Jüngste Klarstellungen des Kassationsgerichtshofs zur Berechnung der Entschädigung, die dem Arbeitnehmer bei einer Kündigung ohne ausreichenden Grund zusteht

Seit dem Beschluss vom 22. September 2017 richtet sich die Entschädigung bei einer Kündigung ohne ausreichendem Grund nach der in Artikel L.1235-3 des Arbeitsgesetzbuchs vorgesehenen Tabelle, die Mindest- und Höchstbeträge in Abhängigkeit von der Betriebszugehörigkeit des Arbeitnehmers und seinem Gehalt festlegt. Der Kassationsgerichtshof hat interessante Präzisierungen zur Anwendung der MACRON-Tabelle vorgenommen.

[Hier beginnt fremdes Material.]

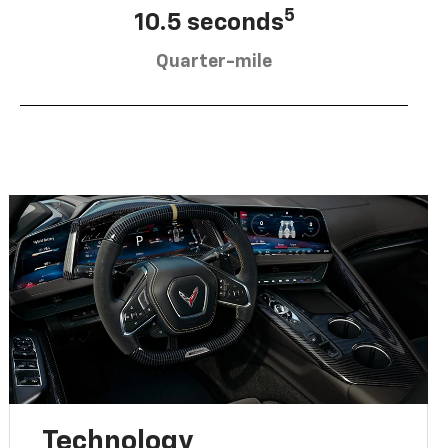
5
10.5 seconds
Quarter-mile
Technology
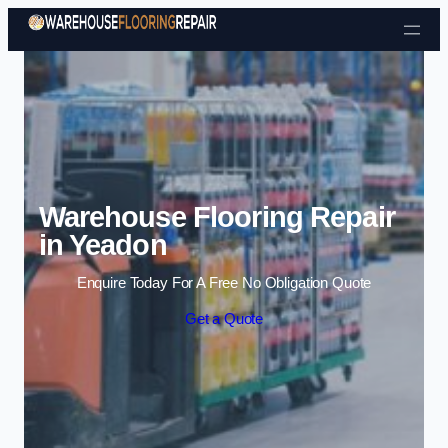
Skip to content
Warehouse Flooring Repair
in Yeadon
Enquire Today For A Free No Obligation Quote
Get a Quote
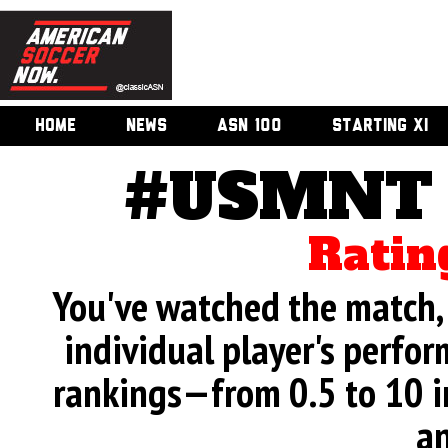
HOME
NEWS
ASN 100
STARTING XI
#USMNT v
Ratin
You've watched the match, 
individual player's perfor
rankings—from 0.5 to 10 i
an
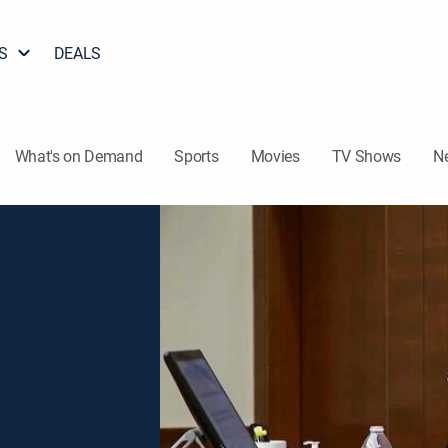
S
DEALS
What's on Demand
Sports
Movies
TV Shows
N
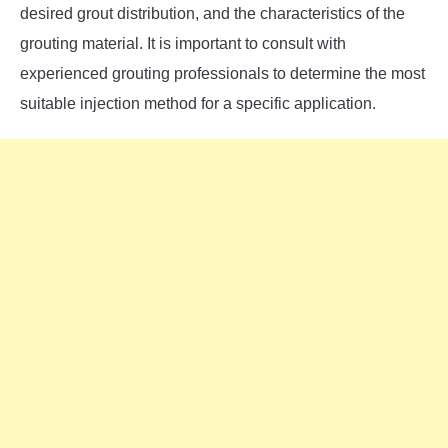
desired grout distribution, and the characteristics of the
grouting material. It is important to consult with
experienced grouting professionals to determine the most
suitable injection method for a specific application.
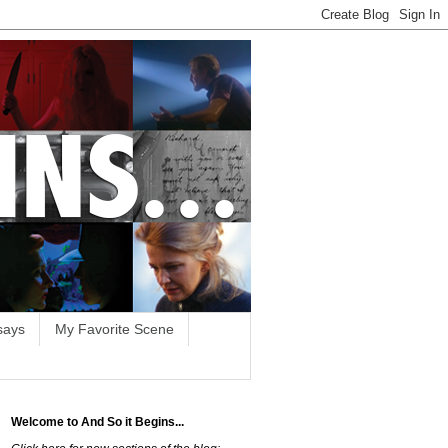
says
My Favorite Scene
Welcome to And So it Begins...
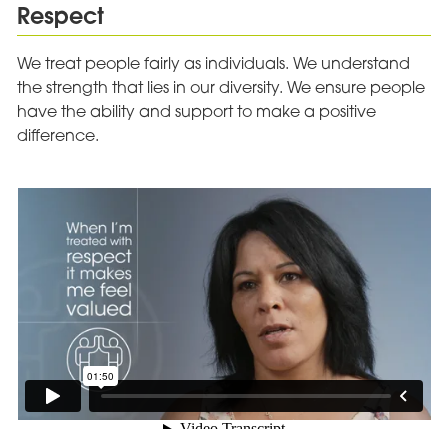
Respect
We treat people fairly as individuals. We understand
the strength that lies in our diversity. We ensure people
have the ability and support to make a positive
difference.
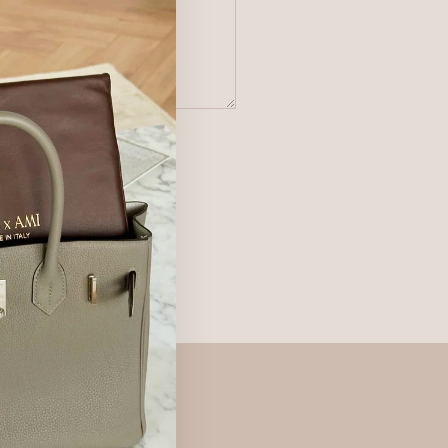
 of Service
apply.
ur products and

Zu berücksichtigenden Betriebszugehörigkeit

In einem Urteil vom 01.10.2025 (Nr. 24-15.529) hat die Sozialkammer des Kassationsgerichtshofs entschieden, dass Zeiten der Aussetzung des Arbeitsvertrags wegen Krankheit nicht von der Betriebszugehörigkeit des Arbeitnehmers abgezogen werden dürfen. Im Gegensatz zur Berechnung der gesetzlichen bzw. tarifvertraglichen Kündigungsabfindung, bei der der Arbeitgeber die Abwesenheiten des Arbeitnehmers aufgrund nicht berufsbedingter Krankheiten abziehen kann, sofern keine gegenteiligen tarifvertraglichen oder vertraglichen Bestimmungen vorliegen, wird die Betriebszugehörigkeit des Arbeitnehmers für die Anwendung der MACRON-Tabelle somit nicht durch eine krankheitsbedingte Abwesenheit beeinträchtigt.

Der Kassationsgerichtshof hat diesbezüglich festgestellt, dass die Bestimmungen des Artikels L. 1235-3 des Arbeitsgesetzbuchs „keine Einschränkung im Falle einer Aussetzung der Erfüllung des Arbeitsvertrags enthalten“.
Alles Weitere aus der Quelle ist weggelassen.